24.5.10

Magnânimos

Frederico II da Prússia dizia que D. João V tinha "uma estranha paixão pelas cerimónias de igreja" e que "os seus divertimentos eram as funções sacerdotais, os seus monumentos conventos, os seus exércitos monges e até as suas amantes eram freiras". De facto, como escreve Rui Vieira Nery nas notas ao programa do Concerto Inaugural dos Seis Órgãos da Real Basílica de Mafra, em vez de seguir o modelo da representação laica do Poder ensaiado por Luís XIV em Versailles e desenvolvido pela corte imperial dos Habsburgos em Viena, D. João V prefere adoptar o padrão de uma outra tradição monárquica absoluta que lhe é mais próxima, a da Cúria papal em Roma.

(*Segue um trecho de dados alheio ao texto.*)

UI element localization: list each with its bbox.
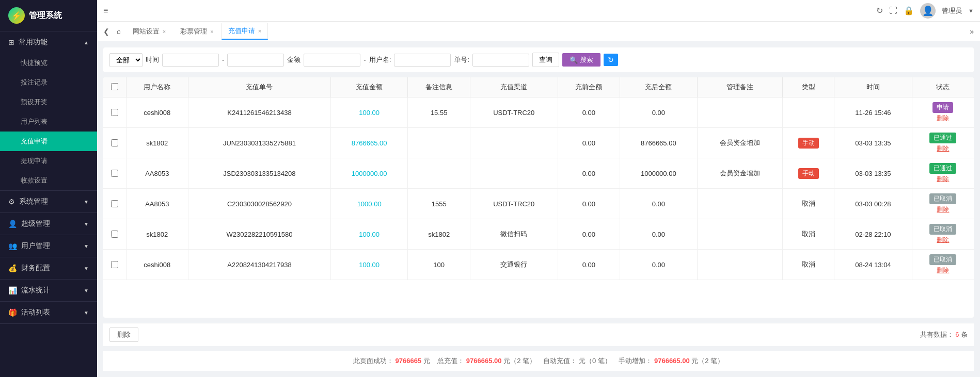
search-button[interactable]: 🔍 搜索 <box>562 53 600 67</box>
time-end-input[interactable] <box>227 54 284 67</box>
row-checkbox[interactable] <box>111 261 118 268</box>
sidebar-section-header-user[interactable]: 👥 用户管理 ▼ <box>0 235 97 257</box>
sidebar-section-header-flow[interactable]: 📊 流水统计 ▼ <box>0 280 97 301</box>
table-row: sk1802 W2302282210591580 100.00 sk1802 微… <box>103 219 974 250</box>
chevron-down-icon-3: ▼ <box>84 243 89 249</box>
row-delete-btn[interactable]: 删除 <box>937 114 949 123</box>
sidebar-section-header-activity[interactable]: 🎁 活动列表 ▼ <box>0 302 97 323</box>
row-channel: USDT-TRC20 <box>470 97 558 128</box>
row-remark <box>408 158 470 189</box>
row-amount: 100.00 <box>330 97 408 128</box>
row-username: AA8053 <box>126 158 188 189</box>
close-tab-icon-3[interactable]: × <box>258 28 261 34</box>
system-icon: ⚙ <box>8 198 15 206</box>
sidebar-item-bet-records[interactable]: 投注记录 <box>0 73 97 92</box>
menu-toggle-icon[interactable]: ≡ <box>103 6 108 15</box>
tab-website-settings[interactable]: 网站设置 × <box>126 23 172 40</box>
sidebar-section-header-finance[interactable]: 💰 财务配置 ▼ <box>0 257 97 279</box>
row-username: sk1802 <box>126 128 188 158</box>
user-name[interactable]: 管理员 <box>942 6 962 15</box>
close-tab-icon-2[interactable]: × <box>210 28 213 35</box>
row-admin-remark <box>697 189 783 219</box>
col-remark: 备注信息 <box>408 77 470 97</box>
amount-label: 金额 <box>287 55 301 64</box>
select-all-checkbox[interactable] <box>111 83 118 90</box>
sidebar-section-finance: 💰 财务配置 ▼ <box>0 257 97 280</box>
sidebar-section-header-common[interactable]: ⊞ 常用功能 ▲ <box>0 31 97 53</box>
chevron-up-icon: ▲ <box>84 40 89 45</box>
row-order-no: A2208241304217938 <box>188 250 331 280</box>
row-channel: USDT-TRC20 <box>470 189 558 219</box>
common-section-label: 常用功能 <box>19 38 48 47</box>
search-icon: 🔍 <box>570 56 578 64</box>
tab-recharge-apply[interactable]: 充值申请 × <box>222 23 268 40</box>
tab-lottery-mgmt[interactable]: 彩票管理 × <box>173 23 220 40</box>
sidebar-item-recharge-apply[interactable]: 充值申请 <box>0 132 97 151</box>
table-row: ceshi008 A2208241304217938 100.00 100 交通… <box>103 250 974 280</box>
row-after-amount: 8766665.00 <box>620 128 698 158</box>
sidebar-item-pre-draw[interactable]: 预设开奖 <box>0 92 97 112</box>
user-dropdown-icon[interactable]: ▼ <box>968 8 974 14</box>
status-badge: 已取消 <box>929 254 956 265</box>
row-type: 取消 <box>783 219 834 250</box>
activity-icon: 🎁 <box>8 308 17 317</box>
row-delete-btn[interactable]: 删除 <box>937 144 949 153</box>
row-order-no: W2302282210591580 <box>188 219 331 250</box>
row-checkbox[interactable] <box>111 170 118 177</box>
row-delete-btn[interactable]: 删除 <box>937 266 949 275</box>
row-checkbox[interactable] <box>111 139 118 146</box>
type-text: 取消 <box>802 200 815 207</box>
type-text: 取消 <box>802 230 815 238</box>
row-admin-remark <box>697 97 783 128</box>
data-table: 用户名称 充值单号 充值金额 备注信息 充值渠道 充前全额 充后全额 管理备注 … <box>103 77 974 280</box>
row-type: 取消 <box>783 250 834 280</box>
row-checkbox[interactable] <box>111 109 118 116</box>
row-username: ceshi008 <box>126 250 188 280</box>
row-delete-btn[interactable]: 删除 <box>937 175 949 184</box>
activity-label: 活动列表 <box>21 308 50 317</box>
row-time: 03-03 00:28 <box>834 189 912 219</box>
row-checkbox[interactable] <box>111 200 118 207</box>
row-remark <box>408 128 470 158</box>
query-button[interactable]: 查询 <box>532 53 559 67</box>
bottom-actions: 删除 共有数据： 6 条 <box>103 323 974 346</box>
delete-button[interactable]: 删除 <box>109 327 138 342</box>
sidebar-section-header-system[interactable]: ⚙ 系统管理 ▼ <box>0 191 97 212</box>
tab-more-btn[interactable]: » <box>968 27 976 36</box>
sidebar-item-payment-settings[interactable]: 收款设置 <box>0 171 97 190</box>
row-type <box>783 97 834 128</box>
row-after-amount: 0.00 <box>620 250 698 280</box>
amount-start-input[interactable] <box>304 54 360 67</box>
row-time: 02-28 22:10 <box>834 219 912 250</box>
row-before-amount: 0.00 <box>558 158 620 189</box>
row-username: AA8053 <box>126 189 188 219</box>
sidebar-item-quick-preview[interactable]: 快捷预览 <box>0 53 97 73</box>
row-status: 申请 删除 <box>912 97 974 128</box>
lock-icon[interactable]: 🔒 <box>904 6 914 15</box>
fullscreen-icon[interactable]: ⛶ <box>889 6 897 15</box>
logo-title: 管理系统 <box>29 10 62 21</box>
col-after-amount: 充后全额 <box>620 77 698 97</box>
tab-prev-btn[interactable]: ❮ <box>101 27 112 36</box>
username-input[interactable] <box>394 54 451 67</box>
refresh-button[interactable]: ↻ <box>604 54 618 66</box>
row-admin-remark <box>697 250 783 280</box>
status-badge: 已取消 <box>929 224 956 235</box>
sidebar-section-user: 👥 用户管理 ▼ <box>0 235 97 257</box>
refresh-icon[interactable]: ↻ <box>876 6 883 15</box>
row-checkbox[interactable] <box>111 231 118 238</box>
user-mgmt-label: 用户管理 <box>21 241 50 251</box>
sidebar-item-user-list[interactable]: 用户列表 <box>0 112 97 132</box>
row-delete-btn[interactable]: 删除 <box>937 205 949 214</box>
scope-select[interactable]: 全部 部分 <box>109 53 143 67</box>
close-tab-icon[interactable]: × <box>163 28 166 35</box>
finance-label: 财务配置 <box>21 264 50 273</box>
time-start-input[interactable] <box>162 54 219 67</box>
sidebar-section-header-super[interactable]: 👤 超级管理 ▼ <box>0 213 97 235</box>
order-input[interactable] <box>472 54 529 67</box>
sidebar-item-withdrawal-apply[interactable]: 提现申请 <box>0 151 97 171</box>
finance-icon: 💰 <box>8 264 17 272</box>
tab-home[interactable]: ⌂ <box>113 27 125 35</box>
type-badge: 手动 <box>798 138 819 149</box>
row-delete-btn[interactable]: 删除 <box>937 236 949 244</box>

A Basílica de Mafra, com duas tribunas na capela-mor e mais duas em cada braço do transepto, permite-nos pensar num projecto inicial de seis órgãos que só viria a ser concluído mais tarde. Por vontade do rei, a basílica foi consagrada no dia do seu 41º aniversário, em 1730, tendo sido então utilizados três órgãos portativos importados de Itália. Há notícias de seis órgãos inacabados, em 1760, quando já reinava D. José, e da encomenda de seis novos órgãos pelo regente D. João (mais tarde D. João VI), em 1792, inaugurados em 1806 e 1807.
Com a fuga da família real para o Brasil, devido à primeira invasão francesa ainda em 1807, e o longo período de convulsões que se lhe seguiu - desde logo a Guerra Peninsular e, mais tarde, as Guerras Liberais e a extinção das ordens religiosas -, os órgãos de Mafra deixaram praticamente de se ouvir. Ainda chegaram a ser desmontados, tendo em vista a sua renovação, mas apenas cinco foram reconstruídos.

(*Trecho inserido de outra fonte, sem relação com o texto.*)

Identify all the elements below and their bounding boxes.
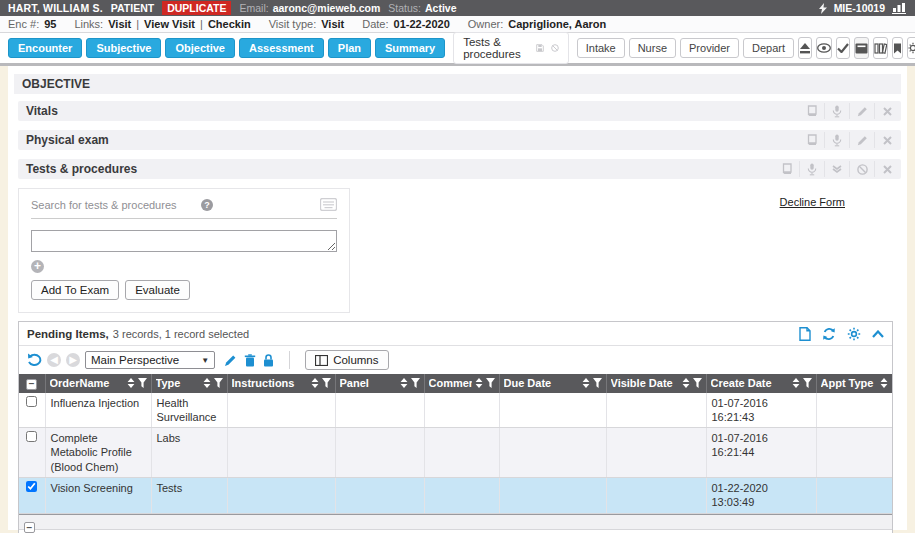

Voltemos às palavras de Rui Vieira Nery: Se o século XIX tivesse conhecido no nosso país o desenvolvimento económico e cultural da Europa romântica e o empenho das elites burguesas cultas no investimento artístico, ao sabor da evolução da estética de vanguarda do tempo, os órgãos de Mafra teriam por certo sofrido intervenções radicais, procurando substituir a sua sonoridade tardo-barroca original por um ideal sonoro mais próximo do da organaria oitocentista (...). Assim, a junção do jacobinismo anti-clerical do Liberalismo português e do consequente desinteresse generalizado da nossa intelectualidade oitocentista pela Arte Sacra com a pobreza endémica do Estado liberal e a sua absoluta falta de preocupação com a preservação do património artístico construído acabou, neste caso, por ter efeitos benéficos. Os órgãos de Mafra permaneceram por conseguinte intocados ao longo de todo o século XIX, com excepção de eventuais pequenas afinações (...).
Graças ao apoio mecenático do Barclays e aos doze anos de trabalhos de restauro do organeiro Dinarte Machado e da sua equipa, os órgãos de Mafra voltaram a tocar juntos, duzentos anos depois. Espera-se que continuem a fazê-lo com regularidade e que continuem dando a conhecer o reportório composto especificamente para eles.
O concerto de inauguração foi a 15 de Maio e teve repetição a 16, 22 e 23. Tocaram os organistas João Vaz, Rui Paiva, António Esteireiro, António Duarte, Sérgio Silva e Isabel Albergaria e participou o Coro Sinfónico Lisboa Cantat, sob a direcção de Jorge Alves.